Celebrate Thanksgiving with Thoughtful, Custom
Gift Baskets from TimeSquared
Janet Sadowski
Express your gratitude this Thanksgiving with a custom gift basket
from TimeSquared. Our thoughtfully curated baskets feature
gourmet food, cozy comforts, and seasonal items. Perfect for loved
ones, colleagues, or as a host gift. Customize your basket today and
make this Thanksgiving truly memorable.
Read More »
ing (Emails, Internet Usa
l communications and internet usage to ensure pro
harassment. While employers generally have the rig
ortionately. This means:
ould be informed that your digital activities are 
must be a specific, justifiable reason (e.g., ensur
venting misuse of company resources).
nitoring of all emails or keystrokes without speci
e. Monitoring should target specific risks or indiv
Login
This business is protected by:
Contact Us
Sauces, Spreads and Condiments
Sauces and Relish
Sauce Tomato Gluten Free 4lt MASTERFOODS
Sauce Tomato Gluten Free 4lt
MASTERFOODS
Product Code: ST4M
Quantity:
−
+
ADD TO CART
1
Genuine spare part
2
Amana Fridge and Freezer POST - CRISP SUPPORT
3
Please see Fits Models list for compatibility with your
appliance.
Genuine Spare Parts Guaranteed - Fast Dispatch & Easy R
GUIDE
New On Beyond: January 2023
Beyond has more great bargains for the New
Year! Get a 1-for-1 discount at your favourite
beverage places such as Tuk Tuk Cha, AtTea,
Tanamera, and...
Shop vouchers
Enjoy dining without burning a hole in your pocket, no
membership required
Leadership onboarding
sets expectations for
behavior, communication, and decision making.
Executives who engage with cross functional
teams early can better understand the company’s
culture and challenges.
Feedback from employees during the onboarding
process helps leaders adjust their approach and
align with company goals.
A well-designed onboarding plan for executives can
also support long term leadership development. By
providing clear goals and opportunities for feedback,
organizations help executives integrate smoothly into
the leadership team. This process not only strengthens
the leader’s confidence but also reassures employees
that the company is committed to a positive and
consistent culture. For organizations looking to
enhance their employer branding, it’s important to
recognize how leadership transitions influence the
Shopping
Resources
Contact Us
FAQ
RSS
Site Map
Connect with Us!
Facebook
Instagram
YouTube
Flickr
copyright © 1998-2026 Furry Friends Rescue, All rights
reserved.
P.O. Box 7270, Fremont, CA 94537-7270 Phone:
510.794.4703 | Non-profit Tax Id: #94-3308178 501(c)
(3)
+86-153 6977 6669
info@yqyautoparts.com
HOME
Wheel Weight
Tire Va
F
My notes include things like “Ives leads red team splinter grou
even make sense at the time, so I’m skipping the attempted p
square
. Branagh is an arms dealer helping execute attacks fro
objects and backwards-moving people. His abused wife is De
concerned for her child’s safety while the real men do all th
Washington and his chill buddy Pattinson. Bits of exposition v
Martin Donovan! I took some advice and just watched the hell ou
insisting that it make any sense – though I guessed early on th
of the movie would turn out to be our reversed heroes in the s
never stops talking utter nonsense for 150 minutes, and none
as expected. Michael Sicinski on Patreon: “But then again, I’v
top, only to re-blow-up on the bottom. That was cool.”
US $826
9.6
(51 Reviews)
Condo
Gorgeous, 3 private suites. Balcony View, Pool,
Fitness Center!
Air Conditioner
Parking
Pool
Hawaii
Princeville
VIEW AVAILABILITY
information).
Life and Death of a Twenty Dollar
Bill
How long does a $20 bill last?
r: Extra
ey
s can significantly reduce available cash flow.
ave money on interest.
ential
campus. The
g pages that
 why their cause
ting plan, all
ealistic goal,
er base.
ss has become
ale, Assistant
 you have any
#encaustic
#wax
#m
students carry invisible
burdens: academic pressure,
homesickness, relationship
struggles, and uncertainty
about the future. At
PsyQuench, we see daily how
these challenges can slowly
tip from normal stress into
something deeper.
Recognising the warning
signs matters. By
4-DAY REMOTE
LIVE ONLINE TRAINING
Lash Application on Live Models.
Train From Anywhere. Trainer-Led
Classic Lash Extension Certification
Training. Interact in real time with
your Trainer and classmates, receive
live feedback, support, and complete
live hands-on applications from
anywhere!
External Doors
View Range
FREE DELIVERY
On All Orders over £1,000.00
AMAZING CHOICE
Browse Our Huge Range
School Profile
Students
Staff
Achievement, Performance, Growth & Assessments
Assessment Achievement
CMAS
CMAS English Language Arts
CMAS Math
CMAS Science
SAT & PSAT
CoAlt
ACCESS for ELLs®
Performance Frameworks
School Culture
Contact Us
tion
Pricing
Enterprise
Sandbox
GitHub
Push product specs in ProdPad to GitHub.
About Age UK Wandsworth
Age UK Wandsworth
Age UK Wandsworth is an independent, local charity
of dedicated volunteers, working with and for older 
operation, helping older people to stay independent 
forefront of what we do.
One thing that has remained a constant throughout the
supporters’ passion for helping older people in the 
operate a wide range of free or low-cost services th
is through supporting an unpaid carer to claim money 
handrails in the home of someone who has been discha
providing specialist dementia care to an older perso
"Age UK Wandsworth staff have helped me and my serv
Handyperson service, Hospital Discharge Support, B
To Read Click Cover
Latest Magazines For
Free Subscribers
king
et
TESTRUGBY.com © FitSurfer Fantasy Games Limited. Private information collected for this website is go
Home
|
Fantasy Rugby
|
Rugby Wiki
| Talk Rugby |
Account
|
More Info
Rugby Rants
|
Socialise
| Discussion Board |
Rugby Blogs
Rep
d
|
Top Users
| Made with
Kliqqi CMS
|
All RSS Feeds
---------------
**Work order**
Output the records above exactly as written.

**Reply**
Celebrate Thanksgiving with Thoughtful, Custom
Gift Baskets from TimeSquared
Janet Sadowski
Express your gratitude this Thanksgiving with a custom gift basket
from TimeSquared. Our thoughtfully curated baskets feature
gourmet food, cozy comforts, and seasonal items. Perfect for loved
ones, colleagues, or as a host gift. Customize your basket today and
make this Thanksgiving truly memorable.
Read More »
ing (Emails, Internet Usa
l communications and internet usage to ensure pro
harassment. While employers generally have the rig
ortionately. This means:
ould be informed that your digital activities are 
must be a specific, justifiable reason (e.g., ensur
venting misuse of company resources).
nitoring of all emails or keystrokes without speci
e. Monitoring should target specific risks or indiv
Login
This business is protected by:
Contact Us
Sauces, Spreads and Condiments
Sauces and Relish
Sauce Tomato Gluten Free 4lt MASTERFOODS
Sauce Tomato Gluten Free 4lt
MASTERFOODS
Product Code: ST4M
Quantity:
−
+
ADD TO CART
1
Genuine spare part
2
Amana Fridge and Freezer POST - CRISP SUPPORT
3
Please see Fits Models list for compatibility with your
appliance.
Genuine Spare Parts Guaranteed - Fast Dispatch & Easy R
GUIDE
New On Beyond: January 2023
Beyond has more great bargains for the New
Year! Get a 1-for-1 discount at your favourite
beverage places such as Tuk Tuk Cha, AtTea,
Tanamera, and...
Shop vouchers
Enjoy dining without burning a hole in your pocket, no
membership required
Leadership onboarding
sets expectations for
behavior, communication, and decision making.
Executives who engage with cross functional
teams early can better understand the company’s
culture and challenges.
Feedback from employees during the onboarding
process helps leaders adjust their approach and
align with company goals.
A well-designed onboarding plan for executives can
also support long term leadership development. By
providing clear goals and opportunities for feedback,
organizations help executives integrate smoothly into
the leadership team. This process not only strengthens
the leader’s confidence but also reassures employees
that the company is committed to a positive and
consistent culture. For organizations looking to
enhance their employer branding, it’s important to
recognize how leadership transitions influence the
Shopping
Resources
Contact Us
FAQ
RSS
Site Map
Connect with Us!
Facebook
Instagram
YouTube
Flickr
copyright © 1998-2026 Furry Friends Rescue, All rights
reserved.
P.O. Box 7270, Fremont, CA 94537-7270 Phone:
510.794.4703 | Non-profit Tax Id: #94-3308178 501(c)
(3)
+86-153 6977 6669
info@yqyautoparts.com
HOME
Wheel Weight
Tire Va
F
My notes include things like “Ives leads red team splinter grou
even make sense at the time, so I’m skipping the attempted p
square
. Branagh is an arms dealer helping execute attacks fro
objects and backwards-moving people. His abused wife is De
concerned for her child’s safety while the real men do all th
Washington and his chill buddy Pattinson. Bits of exposition v
Martin Donovan! I took some advice and just watched the hell ou
insisting that it make any sense – though I guessed early on th
of the movie would turn out to be our reversed heroes in the s
never stops talking utter nonsense for 150 minutes, and none
as expected. Michael Sicinski on Patreon: “But then again, I’v
top, only to re-blow-up on the bottom. That was cool.”
US $826
9.6
(51 Reviews)
Condo
Gorgeous, 3 private suites. Balcony View, Pool,
Fitness Center!
Air Conditioner
Parking
Pool
Hawaii
Princeville
VIEW AVAILABILITY
information).
Life and Death of a Twenty Dollar
Bill
How long does a $20 bill last?
r: Extra
ey
s can significantly reduce available cash flow.
ave money on interest.
ential
campus. The
g pages that
 why their cause
ting plan, all
ealistic goal,
er base.
ss has become
ale, Assistant
 you have any
#encaustic
#wax
#m
students carry invisible
burdens: academic pressure,
homesickness, relationship
struggles, and uncertainty
about the future. At
PsyQuench, we see daily how
these challenges can slowly
tip from normal stress into
something deeper.
Recognising the warning
signs matters. By
4-DAY REMOTE
LIVE ONLINE TRAINING
Lash Application on Live Models.
Train From Anywhere. Trainer-Led
Classic Lash Extension Certification
Training. Interact in real time with
your Trainer and classmates, receive
live feedback, support, and complete
live hands-on applications from
anywhere!
External Doors
View Range
FREE DELIVERY
On All Orders over £1,000.00
AMAZING CHOICE
Browse Our Huge Range
School Profile
Students
Staff
Achievement, Performance, Growth & Assessments
Assessment Achievement
CMAS
CMAS English Language Arts
CMAS Math
CMAS Science
SAT & PSAT
CoAlt
ACCESS for ELLs®
Performance Frameworks
School Culture
Contact Us
tion
Pricing
Enterprise
Sandbox
GitHub
Push product specs in ProdPad to GitHub.
About Age UK Wandsworth
Age UK Wandsworth
Age UK Wandsworth is an independent, local charity
of dedicated volunteers, working with and for older 
operation, helping older people to stay independent 
forefront of what we do.
One thing that has remained a constant throughout the
supporters’ passion for helping older people in the 
operate a wide range of free or low-cost services th
is through supporting an unpaid carer to claim money 
handrails in the home of someone who has been discha
providing specialist dementia care to an older perso
"Age UK Wandsworth staff have helped me and my serv
Handyperson service, Hospital Discharge Support, B
To Read Click Cover
Latest Magazines For
Free Subscribers
king
et
TESTRUGBY.com © FitSurfer Fantasy Games Limited. Private information collected for this website is go
Home
|
Fantasy Rugby
|
Rugby Wiki
| Talk Rugby |
Account
|
More Info
Rugby Rants
|
Socialise
| Discussion Board |
Rugby Blogs
Rep
d
|
Top Users
| Made with
Kliqqi CMS
|
All RSS Feeds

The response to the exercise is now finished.